What are some challenges you face in your job?

“Resources are one of those challenges. There are a lot of things we would love to do with our teams. I try to think of our department as a small division I because that’s how we want to operate our athletic department. Sometimes moneywise we just can’t do that. There are all kinds of things I would love to do like put a video board in our baseball stadium or build a big enough indoor complex for our football team so we can have an entire football practice field instead of half of one. We just don’t have the chance to do it financially. We do have some incredible donors who are behind us. There’s a lot of great things we’ve done but there’s always more you want to do.”

Parting wisdom?

“Don’t be afraid of long hours. Understand that this is a career field that a lot of people want to get into. You have to do something to stand out and hard work is part of that.

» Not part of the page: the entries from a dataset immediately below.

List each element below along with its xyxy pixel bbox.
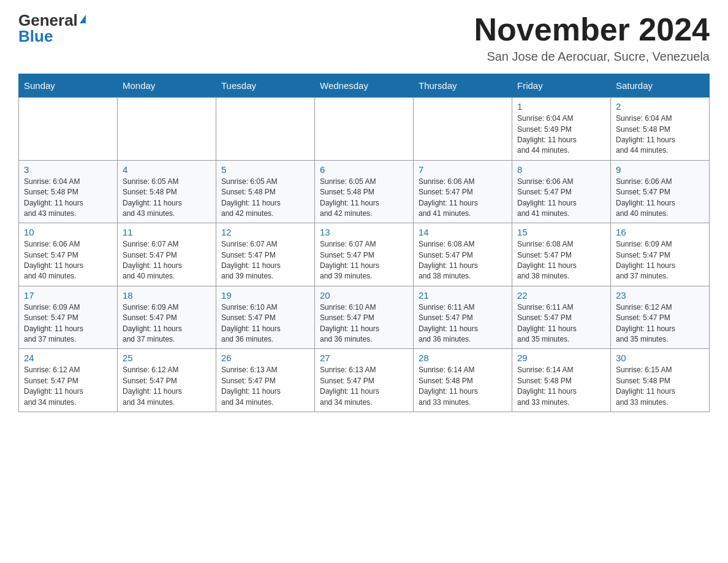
day-number: 2 bbox=[616, 101, 704, 112]
day-info: Sunrise: 6:05 AMSunset: 5:48 PMDaylight:… bbox=[123, 177, 211, 220]
day-header-friday: Friday bbox=[512, 74, 611, 98]
calendar-cell: 5Sunrise: 6:05 AMSunset: 5:48 PMDaylight… bbox=[216, 160, 315, 223]
calendar-cell: 30Sunrise: 6:15 AMSunset: 5:48 PMDayligh… bbox=[611, 349, 710, 412]
day-header-wednesday: Wednesday bbox=[315, 74, 414, 98]
day-info: Sunrise: 6:06 AMSunset: 5:47 PMDaylight:… bbox=[24, 239, 112, 282]
calendar-cell: 15Sunrise: 6:08 AMSunset: 5:47 PMDayligh… bbox=[512, 223, 611, 286]
day-number: 4 bbox=[123, 164, 211, 175]
day-info: Sunrise: 6:09 AMSunset: 5:47 PMDaylight:… bbox=[616, 239, 704, 282]
day-info: Sunrise: 6:09 AMSunset: 5:47 PMDaylight:… bbox=[24, 302, 112, 345]
day-number: 15 bbox=[517, 227, 605, 237]
day-number: 7 bbox=[419, 164, 507, 175]
week-row-1: 1Sunrise: 6:04 AMSunset: 5:49 PMDaylight… bbox=[19, 98, 710, 161]
day-number: 18 bbox=[123, 290, 211, 301]
day-number: 1 bbox=[517, 101, 605, 112]
calendar-cell: 24Sunrise: 6:12 AMSunset: 5:47 PMDayligh… bbox=[19, 349, 118, 412]
logo-general-text: General bbox=[18, 12, 78, 28]
calendar-cell bbox=[414, 98, 512, 161]
day-info: Sunrise: 6:04 AMSunset: 5:49 PMDaylight:… bbox=[517, 113, 605, 156]
day-info: Sunrise: 6:06 AMSunset: 5:47 PMDaylight:… bbox=[419, 177, 507, 220]
day-info: Sunrise: 6:13 AMSunset: 5:47 PMDaylight:… bbox=[320, 365, 408, 408]
day-number: 21 bbox=[419, 290, 507, 301]
week-row-3: 10Sunrise: 6:06 AMSunset: 5:47 PMDayligh… bbox=[19, 223, 710, 286]
day-info: Sunrise: 6:12 AMSunset: 5:47 PMDaylight:… bbox=[123, 365, 211, 408]
calendar-cell bbox=[118, 98, 216, 161]
calendar-cell: 8Sunrise: 6:06 AMSunset: 5:47 PMDaylight… bbox=[512, 160, 611, 223]
day-info: Sunrise: 6:13 AMSunset: 5:47 PMDaylight:… bbox=[221, 365, 309, 408]
calendar-cell: 2Sunrise: 6:04 AMSunset: 5:48 PMDaylight… bbox=[611, 98, 710, 161]
calendar-cell: 22Sunrise: 6:11 AMSunset: 5:47 PMDayligh… bbox=[512, 286, 611, 349]
calendar-cell: 19Sunrise: 6:10 AMSunset: 5:47 PMDayligh… bbox=[216, 286, 315, 349]
day-number: 24 bbox=[24, 353, 112, 363]
day-info: Sunrise: 6:10 AMSunset: 5:47 PMDaylight:… bbox=[221, 302, 309, 345]
calendar-cell: 17Sunrise: 6:09 AMSunset: 5:47 PMDayligh… bbox=[19, 286, 118, 349]
day-header-saturday: Saturday bbox=[611, 74, 710, 98]
calendar-cell: 1Sunrise: 6:04 AMSunset: 5:49 PMDaylight… bbox=[512, 98, 611, 161]
day-header-thursday: Thursday bbox=[414, 74, 512, 98]
page-header: General Blue November 2024 San Jose de A… bbox=[18, 12, 710, 64]
calendar-cell: 26Sunrise: 6:13 AMSunset: 5:47 PMDayligh… bbox=[216, 349, 315, 412]
day-number: 13 bbox=[320, 227, 408, 237]
calendar-cell: 12Sunrise: 6:07 AMSunset: 5:47 PMDayligh… bbox=[216, 223, 315, 286]
day-number: 10 bbox=[24, 227, 112, 237]
calendar-cell: 23Sunrise: 6:12 AMSunset: 5:47 PMDayligh… bbox=[611, 286, 710, 349]
day-number: 8 bbox=[517, 164, 605, 175]
calendar-cell bbox=[19, 98, 118, 161]
day-info: Sunrise: 6:09 AMSunset: 5:47 PMDaylight:… bbox=[123, 302, 211, 345]
day-number: 27 bbox=[320, 353, 408, 363]
title-block: November 2024 San Jose de Aerocuar, Sucr… bbox=[474, 12, 710, 64]
week-row-5: 24Sunrise: 6:12 AMSunset: 5:47 PMDayligh… bbox=[19, 349, 710, 412]
calendar-cell: 29Sunrise: 6:14 AMSunset: 5:48 PMDayligh… bbox=[512, 349, 611, 412]
calendar-cell: 27Sunrise: 6:13 AMSunset: 5:47 PMDayligh… bbox=[315, 349, 414, 412]
day-header-tuesday: Tuesday bbox=[216, 74, 315, 98]
calendar-cell bbox=[315, 98, 414, 161]
day-info: Sunrise: 6:15 AMSunset: 5:48 PMDaylight:… bbox=[616, 365, 704, 408]
day-info: Sunrise: 6:07 AMSunset: 5:47 PMDaylight:… bbox=[320, 239, 408, 282]
day-info: Sunrise: 6:04 AMSunset: 5:48 PMDaylight:… bbox=[24, 177, 112, 220]
day-info: Sunrise: 6:10 AMSunset: 5:47 PMDaylight:… bbox=[320, 302, 408, 345]
day-number: 28 bbox=[419, 353, 507, 363]
day-info: Sunrise: 6:11 AMSunset: 5:47 PMDaylight:… bbox=[419, 302, 507, 345]
day-info: Sunrise: 6:14 AMSunset: 5:48 PMDaylight:… bbox=[517, 365, 605, 408]
week-row-4: 17Sunrise: 6:09 AMSunset: 5:47 PMDayligh… bbox=[19, 286, 710, 349]
day-info: Sunrise: 6:05 AMSunset: 5:48 PMDaylight:… bbox=[320, 177, 408, 220]
day-number: 23 bbox=[616, 290, 704, 301]
day-info: Sunrise: 6:08 AMSunset: 5:47 PMDaylight:… bbox=[517, 239, 605, 282]
calendar-cell: 7Sunrise: 6:06 AMSunset: 5:47 PMDaylight… bbox=[414, 160, 512, 223]
calendar-cell: 28Sunrise: 6:14 AMSunset: 5:48 PMDayligh… bbox=[414, 349, 512, 412]
day-number: 11 bbox=[123, 227, 211, 237]
day-number: 29 bbox=[517, 353, 605, 363]
calendar-cell: 21Sunrise: 6:11 AMSunset: 5:47 PMDayligh… bbox=[414, 286, 512, 349]
day-info: Sunrise: 6:05 AMSunset: 5:48 PMDaylight:… bbox=[221, 177, 309, 220]
day-number: 19 bbox=[221, 290, 309, 301]
calendar-cell: 14Sunrise: 6:08 AMSunset: 5:47 PMDayligh… bbox=[414, 223, 512, 286]
location-title: San Jose de Aerocuar, Sucre, Venezuela bbox=[474, 50, 710, 64]
day-info: Sunrise: 6:12 AMSunset: 5:47 PMDaylight:… bbox=[616, 302, 704, 345]
calendar-cell: 10Sunrise: 6:06 AMSunset: 5:47 PMDayligh… bbox=[19, 223, 118, 286]
calendar-cell: 11Sunrise: 6:07 AMSunset: 5:47 PMDayligh… bbox=[118, 223, 216, 286]
day-number: 14 bbox=[419, 227, 507, 237]
calendar-cell: 6Sunrise: 6:05 AMSunset: 5:48 PMDaylight… bbox=[315, 160, 414, 223]
day-info: Sunrise: 6:14 AMSunset: 5:48 PMDaylight:… bbox=[419, 365, 507, 408]
day-info: Sunrise: 6:11 AMSunset: 5:47 PMDaylight:… bbox=[517, 302, 605, 345]
day-number: 5 bbox=[221, 164, 309, 175]
calendar-cell: 20Sunrise: 6:10 AMSunset: 5:47 PMDayligh… bbox=[315, 286, 414, 349]
logo-triangle-icon bbox=[80, 15, 86, 23]
calendar-cell bbox=[216, 98, 315, 161]
day-number: 3 bbox=[24, 164, 112, 175]
calendar-header-row: SundayMondayTuesdayWednesdayThursdayFrid… bbox=[19, 74, 710, 98]
day-info: Sunrise: 6:12 AMSunset: 5:47 PMDaylight:… bbox=[24, 365, 112, 408]
day-number: 30 bbox=[616, 353, 704, 363]
calendar-cell: 25Sunrise: 6:12 AMSunset: 5:47 PMDayligh… bbox=[118, 349, 216, 412]
day-number: 6 bbox=[320, 164, 408, 175]
day-info: Sunrise: 6:07 AMSunset: 5:47 PMDaylight:… bbox=[123, 239, 211, 282]
calendar-cell: 13Sunrise: 6:07 AMSunset: 5:47 PMDayligh… bbox=[315, 223, 414, 286]
week-row-2: 3Sunrise: 6:04 AMSunset: 5:48 PMDaylight… bbox=[19, 160, 710, 223]
day-info: Sunrise: 6:08 AMSunset: 5:47 PMDaylight:… bbox=[419, 239, 507, 282]
day-number: 26 bbox=[221, 353, 309, 363]
day-info: Sunrise: 6:07 AMSunset: 5:47 PMDaylight:… bbox=[221, 239, 309, 282]
calendar-cell: 3Sunrise: 6:04 AMSunset: 5:48 PMDaylight… bbox=[19, 160, 118, 223]
day-info: Sunrise: 6:06 AMSunset: 5:47 PMDaylight:… bbox=[616, 177, 704, 220]
calendar-cell: 4Sunrise: 6:05 AMSunset: 5:48 PMDaylight… bbox=[118, 160, 216, 223]
logo-blue-text: Blue bbox=[18, 28, 53, 44]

With that said, you can’t work all the time. I could be here until one or two in the morning every night of the week if I wanted to but you still have to be good to your family and get away and recharge. Be willing to work hard but also have balance.”

“The other thing I would say is to never stop learning. I jump at the chance to learn new things, like the online ticketing system or how to run the video board. Sometimes it is very challenging and pushes me outsize of my comfort zone. But it makes me more versatile and makes the athletic department better at the same time.”

We would like to thank Matt for his time and insight and we wish him the best in all his future endeavors!